INPUT FOR THIS TASK:

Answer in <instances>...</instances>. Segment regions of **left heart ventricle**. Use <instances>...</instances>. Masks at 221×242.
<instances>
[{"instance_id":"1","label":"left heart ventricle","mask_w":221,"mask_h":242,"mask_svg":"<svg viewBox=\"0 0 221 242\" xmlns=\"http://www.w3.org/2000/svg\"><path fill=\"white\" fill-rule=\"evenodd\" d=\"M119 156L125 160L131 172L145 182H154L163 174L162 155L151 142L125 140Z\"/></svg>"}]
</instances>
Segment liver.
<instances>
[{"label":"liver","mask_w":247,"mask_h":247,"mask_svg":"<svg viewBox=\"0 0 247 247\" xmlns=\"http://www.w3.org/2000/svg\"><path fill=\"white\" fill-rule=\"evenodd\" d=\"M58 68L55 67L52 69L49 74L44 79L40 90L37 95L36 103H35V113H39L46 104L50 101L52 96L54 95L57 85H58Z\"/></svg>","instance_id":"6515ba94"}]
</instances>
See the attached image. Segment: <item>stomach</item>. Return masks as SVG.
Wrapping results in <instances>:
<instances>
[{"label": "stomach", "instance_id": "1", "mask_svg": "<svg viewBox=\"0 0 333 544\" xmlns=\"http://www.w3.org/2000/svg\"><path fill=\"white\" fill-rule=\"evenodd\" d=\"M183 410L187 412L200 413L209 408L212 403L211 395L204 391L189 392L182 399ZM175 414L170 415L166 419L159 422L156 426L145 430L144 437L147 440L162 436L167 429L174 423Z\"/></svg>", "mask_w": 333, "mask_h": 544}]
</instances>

WHAT THE EXERCISE ASKS:
Write out the records shown above, exactly as they appear.

FINISHED EXERCISE:
Answer in <instances>...</instances>. Segment regions of **left heart ventricle**. Use <instances>...</instances>. Masks at 221×242.
<instances>
[{"instance_id":"1","label":"left heart ventricle","mask_w":221,"mask_h":242,"mask_svg":"<svg viewBox=\"0 0 221 242\" xmlns=\"http://www.w3.org/2000/svg\"><path fill=\"white\" fill-rule=\"evenodd\" d=\"M119 156L125 160L131 172L145 182H154L163 174L162 155L151 142L125 140Z\"/></svg>"}]
</instances>
Segment liver.
<instances>
[{"label":"liver","mask_w":247,"mask_h":247,"mask_svg":"<svg viewBox=\"0 0 247 247\" xmlns=\"http://www.w3.org/2000/svg\"><path fill=\"white\" fill-rule=\"evenodd\" d=\"M58 68L55 67L52 69L49 74L44 79L40 90L37 95L36 103H35V113H39L46 104L50 101L52 96L54 95L57 85H58Z\"/></svg>","instance_id":"6515ba94"}]
</instances>
See the attached image. Segment: <item>stomach</item>. Return masks as SVG.
Wrapping results in <instances>:
<instances>
[{"label": "stomach", "instance_id": "1", "mask_svg": "<svg viewBox=\"0 0 333 544\" xmlns=\"http://www.w3.org/2000/svg\"><path fill=\"white\" fill-rule=\"evenodd\" d=\"M183 410L187 412L200 413L209 408L212 403L211 395L204 391L189 392L182 399ZM175 414L170 415L166 419L159 422L156 426L145 430L144 437L147 440L162 436L167 429L174 423Z\"/></svg>", "mask_w": 333, "mask_h": 544}]
</instances>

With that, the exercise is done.